Slightly off topic, but related: Rasika, the organization which most recently brought Srinivas to the US will apparently be doing so again in the spring of next year. Their website says that much, and little else at the moment. Srinivas' own website contains no mention that I can find. He really is a gifted musician, keep an eye out for performances in your area.

Christian

----------


## Larry S Sherman

> Did you get the impression that these things are fairly common in India, Larry?
> Or that you got very lucky??
> 
> Also, do folks know who Srinivas is in India?
> For instance, in the States, if you asked 100 people on the street who Chris Thiele is, one-in-a-hundred might get it.... #


I went to three different music stores before finding the right ones. I went in one where some guy in dark shades was heavy-metal shredding on a japanese guitar like you'd expect in the US.
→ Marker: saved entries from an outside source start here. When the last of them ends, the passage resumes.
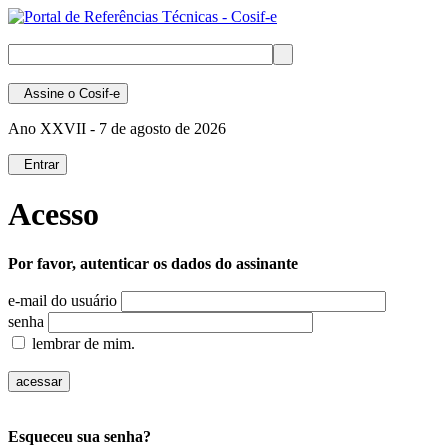
Assine
o Cosif-e
Ano XXVII -
7 de agosto de 2026
Entrar
Acesso
Por favor, autenticar os dados do assinante
e-mail do usuário
senha
lembrar de mim.
Esqueceu sua senha?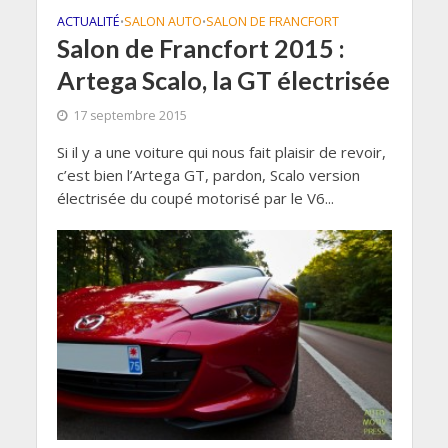
ACTUALITÉ
SALON AUTO
SALON DE FRANCFORT
•
•
Salon de Francfort 2015 :
Artega Scalo, la GT électrisée
17 septembre 2015
Si il y a une voiture qui nous fait plaisir de revoir,
c’est bien l’Artega GT, pardon, Scalo version
électrisée du coupé motorisé par le V6...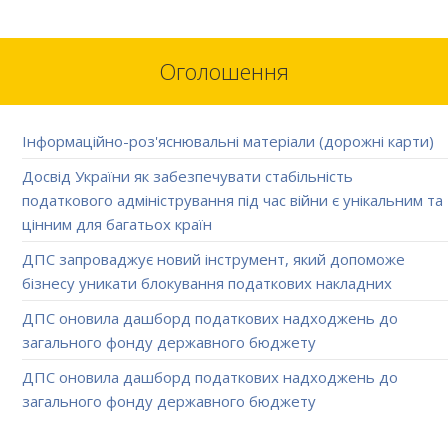
Оголошення
Інформаційно-роз'яснювальні матеріали (дорожні карти)
Досвід України як забезпечувати стабільність
податкового адміністрування під час війни є унікальним та
цінним для багатьох країн
ДПС запроваджує новий інструмент, який допоможе
бізнесу уникати блокування податкових накладних
ДПС оновила дашборд податкових надходжень до
загального фонду державного бюджету
ДПС оновила дашборд податкових надходжень до
загального фонду державного бюджету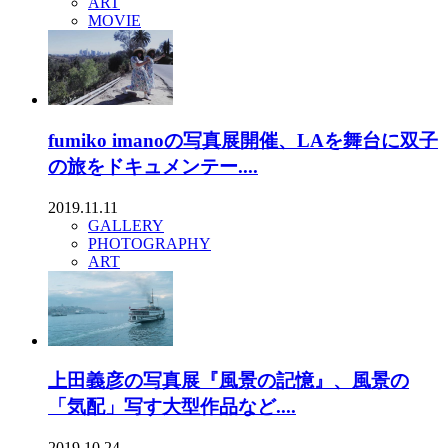
ART
MOVIE
fumiko imanoの写真展開催、LAを舞台に双子
の旅をドキュメンテー....
2019.11.11
GALLERY
PHOTOGRAPHY
ART
上田義彦の写真展『風景の記憶』、風景の
「気配」写す大型作品など....
2019.10.24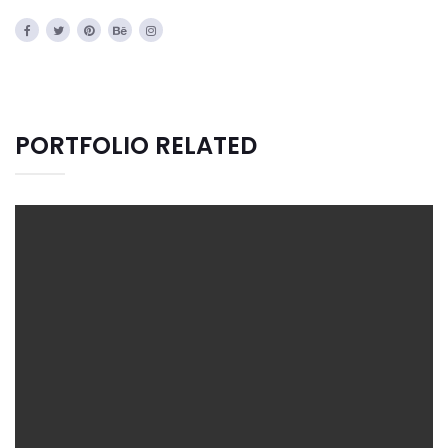
PORTFOLIO RELATED
CREATIVE DESIGN
Bussiness
Consultans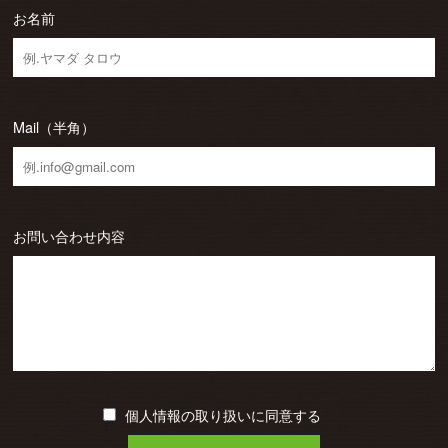
お名前
Mail（半角）
お問い合わせ内容
個人情報の取り扱いに同意する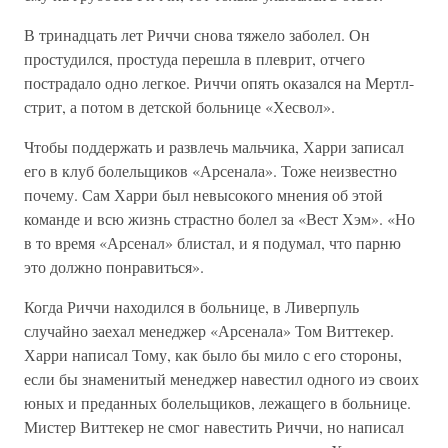
В тринадцать лет Риччи снова тяжело заболел. Он
простудился, простуда перешла в плеврит, отчего
пострадало одно легкое. Риччи опять оказался на Мертл-
стрит, а потом в детской больнице «Хесвол».
Чтобы поддержать и развлечь мальчика, Харри записал
его в клуб болельщиков «Арсенала». Тоже неизвестно
почему. Сам Харри был невысокого мнения об этой
команде и всю жизнь страстно болел за «Вест Хэм». «Но
в то время «Арсенал» блистал, и я подумал, что парню
это должно понравиться».
Когда Риччи находился в больнице, в Ливерпуль
случайно заехал менеджер «Арсенала» Том Виттекер.
Харри написал Тому, как было бы мило с его стороны,
если бы знаменитый менеджер навестил одного иэ своих
юных и преданных болельщиков, лежащего в больнице.
Мистер Виттекер не смог навестить Риччи, но написал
They carried Srinivas CDs, and did carry an a-style mando with a weird pickup in it but no Sahmax mandos.

The store where I found them was in the Mylapore area next to an amazing temple. I had done some research so I knew what I was doing, but either way I feel like I was lucky.
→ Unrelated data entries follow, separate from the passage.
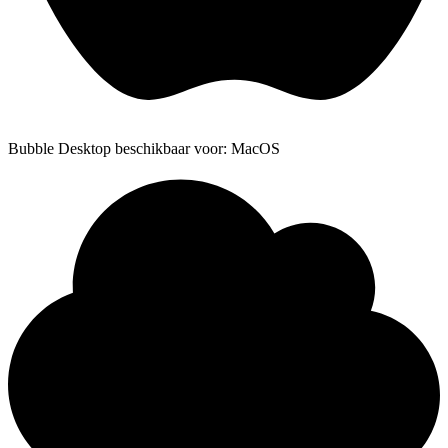
Bubble Desktop beschikbaar voor: MacOS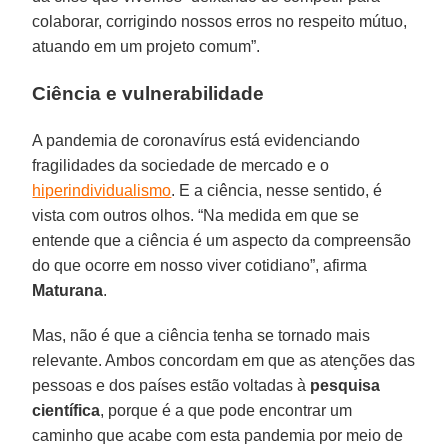
colaborar, corrigindo nossos erros no respeito mútuo,
atuando em um projeto comum”.
Ciência e vulnerabilidade
A pandemia de coronavírus está evidenciando
fragilidades da sociedade de mercado e o
hiperindividualismo
. E a ciência, nesse sentido, é
vista com outros olhos. “Na medida em que se
entende que a ciência é um aspecto da compreensão
do que ocorre em nosso viver cotidiano”, afirma
Maturana
.
Mas, não é que a ciência tenha se tornado mais
relevante. Ambos concordam em que as atenções das
pessoas e dos países estão voltadas à
pesquisa
científica
, porque é a que pode encontrar um
caminho que acabe com esta pandemia por meio de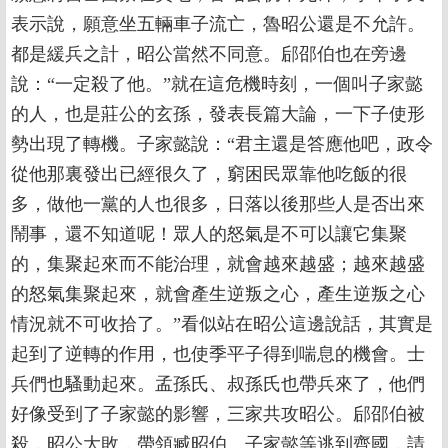
表示說，願意坐五輛車子流亡，魯昭公還是不允許。
都是緩兵之計，昭公當然不同意。郈邵伯也在旁邊
說：“一定殺了他。”就在這危機時刻，一個叫子家懿
的人，也是莊公的玄孫，發表長篇大論，一下子使形
勢出現了轉機。子家懿說：“君主還是答應他吧，政令
從他那裏發出已經很久了，窮困民眾靠他吃飯的很
多，做他一黨的人也很多，日落以後那些人是否出來
鬧事，還不知道呢！眾人的怒氣是不可以讓它集聚
的，集聚起來而不能治理，就會越來越盛；越來越盛
的怒氣集聚起來，就會產生逆叛之心，產生逆叛之心
情況就不可收拾了。”看似站在昭公這邊說話，其實是
起到了逆轉的作用，也使季平子得到喘息的機會。士
兵們也騷動起來。孟孫氏、叔孫氏也帶兵來了，他們
好像受到了子家懿的影響，三家共攻昭公。郈邵伯被
殺，昭公大敗，帶領臧昭伯、子家懿等逃到齊國，請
When I mention Srinivas to my Indian friends most have heard of him, although most don't really listen to "classical" music...they all prefer movie music.

Larry

----------


## Spruce

Thanks for that, Larry....

i really need to get over there someday...

----------


## mrmando

Check out the Web site for Tulsi Guitars (Madras Musicals), also in Chennai. Proof that there are more choices for Carnatic mando players than the Srinivas clones:

----------


## Larry S Sherman

Hey, very interesting. I like the blue Les Paul style.
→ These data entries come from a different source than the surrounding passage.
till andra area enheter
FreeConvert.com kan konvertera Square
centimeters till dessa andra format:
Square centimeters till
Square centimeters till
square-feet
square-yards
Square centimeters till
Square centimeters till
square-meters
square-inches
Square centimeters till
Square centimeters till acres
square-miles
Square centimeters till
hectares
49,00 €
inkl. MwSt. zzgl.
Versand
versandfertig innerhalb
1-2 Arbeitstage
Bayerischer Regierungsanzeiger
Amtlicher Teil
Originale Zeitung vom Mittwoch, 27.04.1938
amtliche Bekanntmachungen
Maybe I can get one of my Indian friends to to buy me one next time they visit home?

Larry

----------


## Spruce

> Check out the Web site for Tulsi Guitars (Madras Musicals), also in Chennai. Proof that there are more choices for Carnatic mando players than the Srinivas clones:



Wow...  

Anyone contacted them about sending a few instruments over here??

Group buy, anyone??   :Wink:

----------


## delsbrother

Buried somewhere in my "shop" are dimensions and tracings taken from the _Srinivator_ I once had... I had thought about making a small production run as my final project for the MI Guitar Craft Course. Those plans have subsequently been shelved... Would there have been a market for such a thing?

----------


## mrmando

> Anyone contacted them about sending a few instruments over here??


I haven't spoken with Tulsi but I have been in touch with a couple of his local customers. I wouldn't mind getting my hands on an instrument or two. His phone numbers are right there on the Web site. 

Anyone planning a trip to Chennai?

----------


## diptanshu

there is no doubt about how brilliant srinivas is, in playing his style of mandolin, its quite unique and he is a real innovator. here in india, he is very popular in south india and many places across the globe but sadly we dont get to hear much of him in north india... perhaps because south india and north indian classical are quite different sounding. i am from kolkata (north) and have never seen or played the srinvas model. snehaish mozumder, (i am cureently learing with him), plays north indian classical style and has made is own designs of the mandola. i have one of them and its good for this style of music. u cant react to finishing and wood work for the price u get it for.

i think the mandolin and guitar makers in india are still not making instruments that meet world standards. but they are made for a particular style/sound. and it works.
two reason, one is the price in kept at bare minimum. and secondly the mandolin is not an indian instruments. i am sure u wont get good tablas and sitars and dotaras in the US or Germany.

----------


## mrmando

Good tablas maybe. I see sitars and sarods here and there but I don't know how good they are.

----------


## varun19r

Could you tune it comfortably in 5ths? I've heard that their bridge is intonated to suit Indian open tuning. How much did you pay for it? How much would a low end version cost?

----------


## varun19r

Was it difficult to tune to fifths??

----------


## Larry S Sherman

> Was it difficult to tune to fifths??


Mine was tuned in fifths when I bought it. No issues there. 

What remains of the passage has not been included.